FORT LEE, Va. -- Nearly 100 emergency crews staged at Fort Lee are on standby from FEMA as the impacts of Hurricane Florence are beginning to be felt along the East Coast.
As of Thursday afternoon, the crews do not yet know where they will be deployed, but said they are ready to respond to the hardest hit areas.
Officials are preparing for the worst as forecasters predict Hurricane Florence will cause catastrophic damage in North and South Carolina.
Hollie Martin, the U.S. Army Garrison Commander at Fort Lee, said crews at the Army base are on standby.
“One hundred and five ambulances that we stage as part of the request of support for the Hurricane Florence relief efforts,” Martin said.
With dozens of paramedics and EMTs on standby, officials said they are prepared for the worst with enough supplies to last up to 72 hours.
“We brought coolers with food, lots of emergency medical supplies that we brought from home," said Sarah Bonhan, a paramedic from Greenfield, Indiana.
James Harrison, an EMT from Joplin , Missouri said crews are equipped with rain gear, rescue ropes as well as life jackets.

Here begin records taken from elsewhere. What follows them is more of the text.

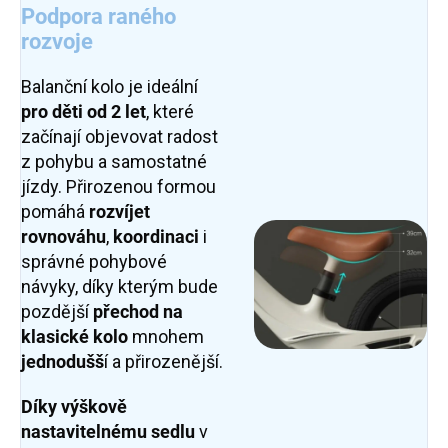
Podpora raného
rozvoje
Balanční kolo je ideální
pro děti od 2 let
, které
začínají objevovat radost
z pohybu a samostatné
jízdy. Přirozenou formou
pomáhá
rozvíjet
rovnováhu
,
koordinaci
i
správné pohybové
návyky, díky kterým bude
pozdější
přechod na
klasické kolo
mnohem
jednodušš
í a přirozenější.
Díky výškově
nastavitelnému sedlu
v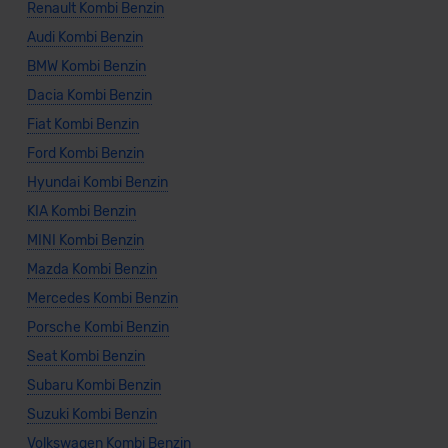
Renault Kombi Benzin
Audi Kombi Benzin
BMW Kombi Benzin
Dacia Kombi Benzin
Fiat Kombi Benzin
Ford Kombi Benzin
Hyundai Kombi Benzin
KIA Kombi Benzin
MINI Kombi Benzin
Mazda Kombi Benzin
Mercedes Kombi Benzin
Porsche Kombi Benzin
Seat Kombi Benzin
Subaru Kombi Benzin
Suzuki Kombi Benzin
Volkswagen Kombi Benzin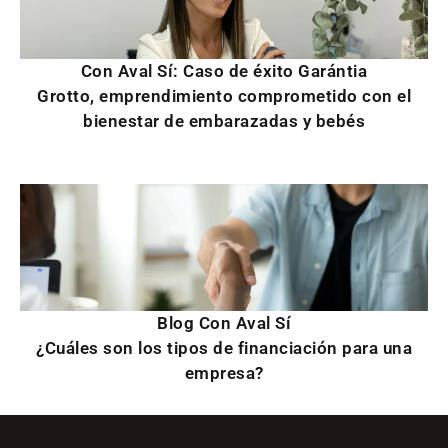
Con Aval Sí: Caso de éxito Garántia
Grotto, emprendimiento comprometido con el
bienestar de embarazadas y bebés
Blog Con Aval Sí
¿Cuáles son los tipos de financiación para una
empresa?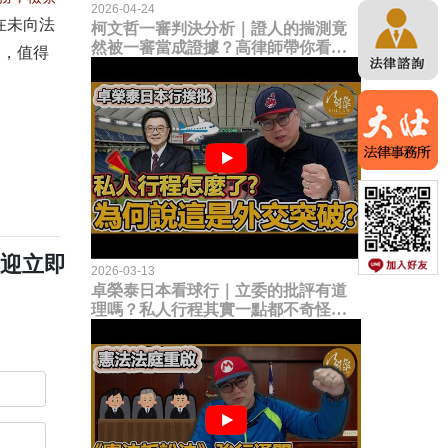
2026-04-24
在未向法
柯文哲一審判決分析｜證人的揣測竟
然被一審當成證據？高律師帶你看未
嫌，值得
來二審攻防的兩大核心點！
歡迎立即
2026-03-13
卓榮泰日本看球行｜立委的批評有道
理嗎？私人行程其實一點都不奇怪？
為何說這是一種外交突破？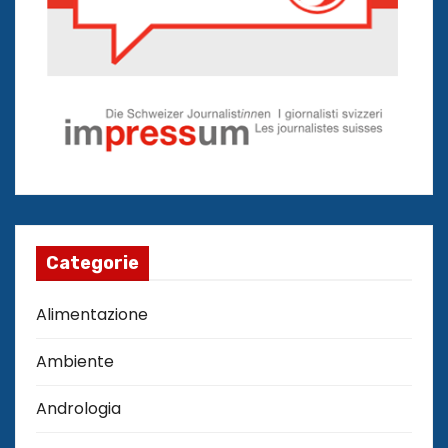
Categorie
Alimentazione
Ambiente
Andrologia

Families and visitors in the storm's path have been warned to leave their coastal homes, but some people have decided to stay despite the mandatory evacuations.
“We do have to sometimes maneuver through some floodwaters," Harrison said. "We take our time and we make sure the street hasn’t washed away.”
Now it’s the calm before the storm and all they can do is wait for the call and be prepared.
“We’re not out of our element," Harrison said. "We do this every day, so that this chaos that everybody talks about on the news -- it’s controlled chaos for us, because we do it every day.”
Many members of the crews said one of the biggest things they do before the storm is to prepare emotionally and physically for the experience.